— What to do —
Work through the listing below, copying each line that carries the word "sendero".

— Available data —

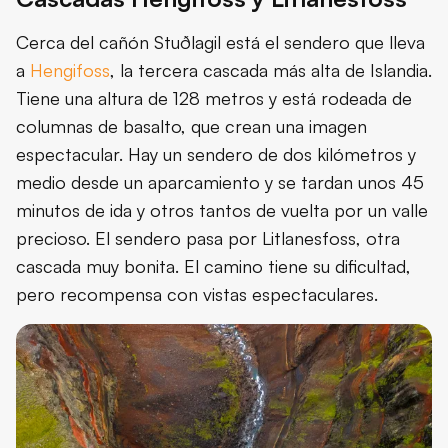
Cerca del cañón Stuðlagil está el sendero que lleva
a
Hengifoss
, la tercera cascada más alta de Islandia.
Tiene una altura de 128 metros y está rodeada de
columnas de basalto, que crean una imagen
espectacular. Hay un sendero de dos kilómetros y
medio desde un aparcamiento y se tardan unos 45
minutos de ida y otros tantos de vuelta por un valle
precioso. El sendero pasa por Litlanesfoss, otra
cascada muy bonita. El camino tiene su dificultad,
pero recompensa con vistas espectaculares.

— Exercise answer —
Cerca del cañón Stuðlagil está el sendero que lleva
espectacular. Hay un sendero de dos kilómetros y
precioso. El sendero pasa por Litlanesfoss, otra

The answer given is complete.